→ **DATA TO PROCESS**
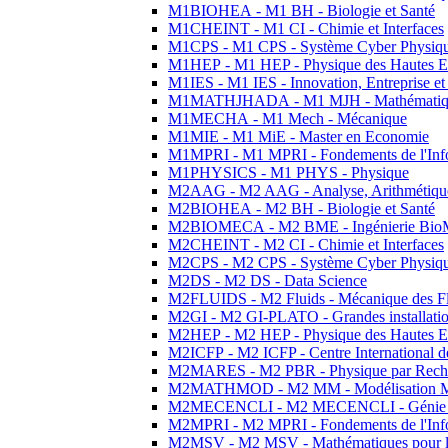
M1BIOHEA - M1 BH - Biologie et Santé
M1CHEINT - M1 CI - Chimie et Interfaces
M1CPS - M1 CPS - Système Cyber Physiq
M1HEP - M1 HEP - Physique des Hautes E
M1IES - M1 IES - Innovation, Entreprise et
M1MATHJHADA - M1 MJH - Mathématiqu
M1MECHA - M1 Mech - Mécanique
M1MIE - M1 MiE - Master en Economie
M1MPRI - M1 MPRI - Fondements de l'Inf
M1PHYSICS - M1 PHYS - Physique
M2AAG - M2 AAG - Analyse, Arithmétique
M2BIOHEA - M2 BH - Biologie et Santé
M2BIOMECA - M2 BME - Ingénierie BioM
M2CHEINT - M2 CI - Chimie et Interfaces
M2CPS - M2 CPS - Système Cyber Physiq
M2DS - M2 DS - Data Science
M2FLUIDS - M2 Fluids - Mécanique des Fl
M2GI - M2 GI-PLATO - Grandes installation
M2HEP - M2 HEP - Physique des Hautes E
M2ICFP - M2 ICFP - Centre International 
M2MARES - M2 PBR - Physique par Rech
M2MATHMOD - M2 MM - Modélisation M
M2MECENCLI - M2 MECENCLI - Génie Méc
M2MPRI - M2 MPRI - Fondements de l'Inf
M2MSV - M2 MSV - Mathématiques pour le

→ **WHAT THIS TASK INVOLVES**
After locating the line that contains "M2ICFP - M2 ICFP - Centre International", output it and the remaining lines of the material above, exactly as they read.

→ **RESPONSE TO THE TASK**
M2ICFP - M2 ICFP - Centre International 
M2MARES - M2 PBR - Physique par Rech
M2MATHMOD - M2 MM - Modélisation M
M2MECENCLI - M2 MECENCLI - Génie Méc
M2MPRI - M2 MPRI - Fondements de l'Inf
M2MSV - M2 MSV - Mathématiques pour le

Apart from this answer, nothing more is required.